┌─ MATERIAL PROVIDED

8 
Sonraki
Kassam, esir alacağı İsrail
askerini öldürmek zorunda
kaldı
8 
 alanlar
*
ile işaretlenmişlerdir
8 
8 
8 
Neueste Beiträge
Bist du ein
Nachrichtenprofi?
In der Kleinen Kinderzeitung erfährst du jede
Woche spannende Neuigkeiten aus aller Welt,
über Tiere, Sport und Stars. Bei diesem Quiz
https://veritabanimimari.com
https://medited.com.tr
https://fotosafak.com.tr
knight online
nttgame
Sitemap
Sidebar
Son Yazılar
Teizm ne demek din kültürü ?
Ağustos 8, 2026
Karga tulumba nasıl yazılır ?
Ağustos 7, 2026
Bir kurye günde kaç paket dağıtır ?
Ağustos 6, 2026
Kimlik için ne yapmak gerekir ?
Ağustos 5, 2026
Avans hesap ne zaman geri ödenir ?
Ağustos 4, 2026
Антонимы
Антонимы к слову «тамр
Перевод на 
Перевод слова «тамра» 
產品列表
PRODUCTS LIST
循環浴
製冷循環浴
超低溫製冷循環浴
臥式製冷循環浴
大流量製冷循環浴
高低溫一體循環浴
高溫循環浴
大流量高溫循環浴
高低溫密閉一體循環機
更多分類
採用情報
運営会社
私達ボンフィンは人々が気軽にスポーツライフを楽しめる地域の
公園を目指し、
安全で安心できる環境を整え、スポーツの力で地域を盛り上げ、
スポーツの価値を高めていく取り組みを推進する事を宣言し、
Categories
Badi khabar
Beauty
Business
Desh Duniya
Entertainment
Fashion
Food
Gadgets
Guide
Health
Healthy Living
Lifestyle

└─

YOUR OBJECTIVE: Reproduce every line of the data exactly as it was written.

EXERCISE SOLUTION:
8 
Sonraki
Kassam, esir alacağı İsrail
askerini öldürmek zorunda
kaldı
8 
 alanlar
*
ile işaretlenmişlerdir
8 
8 
8 
Neueste Beiträge
Bist du ein
Nachrichtenprofi?
In der Kleinen Kinderzeitung erfährst du jede
Woche spannende Neuigkeiten aus aller Welt,
über Tiere, Sport und Stars. Bei diesem Quiz
https://veritabanimimari.com
https://medited.com.tr
https://fotosafak.com.tr
knight online
nttgame
Sitemap
Sidebar
Son Yazılar
Teizm ne demek din kültürü ?
Ağustos 8, 2026
Karga tulumba nasıl yazılır ?
Ağustos 7, 2026
Bir kurye günde kaç paket dağıtır ?
Ağustos 6, 2026
Kimlik için ne yapmak gerekir ?
Ağustos 5, 2026
Avans hesap ne zaman geri ödenir ?
Ağustos 4, 2026
Антонимы
Антонимы к слову «тамр
Перевод на 
Перевод слова «тамра» 
產品列表
PRODUCTS LIST
循環浴
製冷循環浴
超低溫製冷循環浴
臥式製冷循環浴
大流量製冷循環浴
高低溫一體循環浴
高溫循環浴
大流量高溫循環浴
高低溫密閉一體循環機
更多分類
採用情報
運営会社
私達ボンフィンは人々が気軽にスポーツライフを楽しめる地域の
公園を目指し、
安全で安心できる環境を整え、スポーツの力で地域を盛り上げ、
スポーツの価値を高めていく取り組みを推進する事を宣言し、
Categories
Badi khabar
Beauty
Business
Desh Duniya
Entertainment
Fashion
Food
Gadgets
Guide
Health
Healthy Living
Lifestyle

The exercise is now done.